This condensed consolidated half-yearly financial report for the six months ended 31 March 2012 has been prepared in accordance with the Disclosure and Transparency Rules of the Financial Services Authority and with IAS 34, "Interim Financial Reporting" as adopted by the European Union, ("EU"). The condensed consolidated half-yearly financial report should be read in conjunction with the annual financial statements for the year ended 30 September 2011, which have been prepared in accordance with IFRSs as adopted by the EU.

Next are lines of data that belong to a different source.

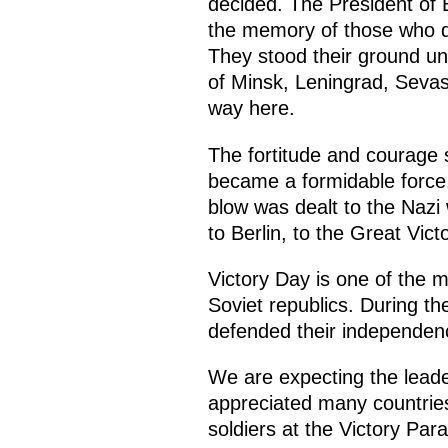
decided. The President of
the memory of those who de
They stood their ground unt
of Minsk, Leningrad, Sevas
way here.
The fortitude and courage s
became a formidable force.
blow was dealt to the Nazi 
to Berlin, to the Great Vic
Victory Day is one of the m
Soviet republics. During th
defended their independenc
We are expecting the leade
appreciated many countries
soldiers at the Victory Pa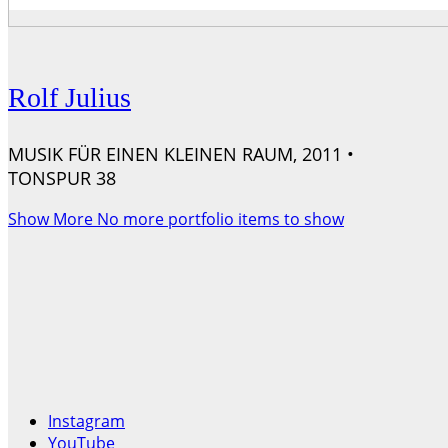
Rolf Julius
MUSIK FÜR EINEN KLEINEN RAUM, 2011 •
TONSPUR 38
Show More
No more portfolio items to show
Instagram
YouTube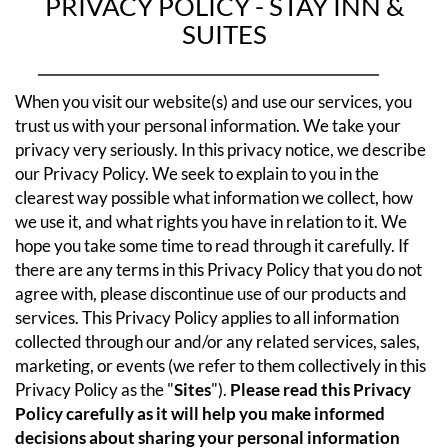
PRIVACY POLICY - STAY INN &
SUITES
When you visit our website(s) and use our services, you
trust us with your personal information. We take your
privacy very seriously. In this privacy notice, we describe
our Privacy Policy. We seek to explain to you in the
clearest way possible what information we collect, how
we use it, and what rights you have in relation to it. We
hope you take some time to read through it carefully. If
there are any terms in this Privacy Policy that you do not
agree with, please discontinue use of our products and
services.
This Privacy Policy applies to all information
collected through our and/or any related services, sales,
marketing, or events (we refer to them collectively in this
Privacy Policy as the "
Sites
").
Please read this Privacy
Policy carefully as it will help you make informed
decisions about sharing your personal information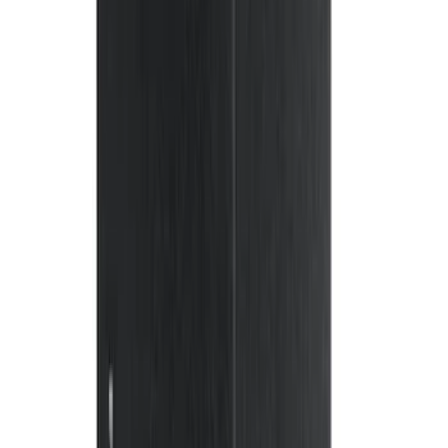
132 results
Interior
Results
(
132
)
Brand
:
Genuine Ford Accessory
Price
:
$0 - $50
Price
:
$51 - $100
Price
:
$101 - $200
Price
:
$201 - $500
Clear all
Sort
Sort
: Best Sellers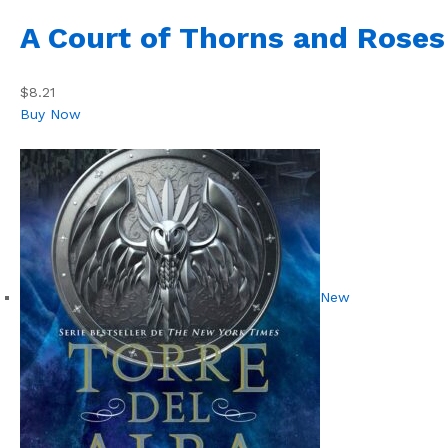
A Court of Thorns and Roses
$8.21
Buy Now
New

Restatement for discontinued operations

The results of discontinued operations are shown as a single amount on the face of the Consolidated income statement, comprising the post-tax profit or loss of discontinued operations and the post-tax gain or loss recognised either on measurement to fair value less costs to sell, or on the disposal of the discontinued operation. The Consolidated income statement, the Consolidated statement of cash flows, and the related notes for the prior period have been restated to exclude discontinued operations. 

Going concern

The directors are satisfied that the Group has sufficient resources to continue in operation for the foreseeable future, a period of not less than 12 months from the date of this report.  Accordingly, they continue to adopt the going concern basis in preparing the condensed consolidated half-yearly financial report.

 

c Accounting policies

Changes in accounting policy

Other than as described below, the accounting policies adopted are consistent with those of the annual financial statements for the year ended 30 September 2011, as described in those annual financial statements.

Adoption of new and revised International Financial Reporting Standards

The following standards, interpretations, and amendments to standards were effective during the period to 31 March 2012 and have been adopted in this condensed consolidated half-yearly financial report.

-   Amendment to IFRIC 14, "Prepayments of a Minimum Funding Requirement"

-   Annual improvements to IFRSs (2010) (effective 1 January 2011). This is a collection of amendments to six standards and one IFRIC as part of the IASB's programme of annual improvements. The standards impacted are:

-   IFRS 1, "First-time Adoption of IFRS"

-   IFRS 3, "Business Combinations"

-   IFRS 7, "Financial Instruments: Disclosures"

-   IAS 1, "Presentation of Financial Statements"

-   IAS 27, "Separate Financial Statements"

-   IAS 34, "Interim Financial Reporting"

-   IFRIC 13, "Customer Loyalty Programmes"

 

Most of the amendments are effective for annual periods beginning on or after 1 January 2011; early adoption is permitted. 

There is no material impact of the adoption of these standards in this condensed consolidated half-yearly financial report.

New and amended standards not yet mandatory for the Group

At the date of approval of this condensed consolidated half-yearly financial report, the following new standards, interpretations and amendments were issued but not yet mandatory for the Group and early adoption has not been applied. 

International Accounting Standards ("IAS")

-   IAS 27 (revised 2011), "Separate Financial Statements"

-   IAS 28 (revised 2011), "Investments in Associates and Joint Ventures"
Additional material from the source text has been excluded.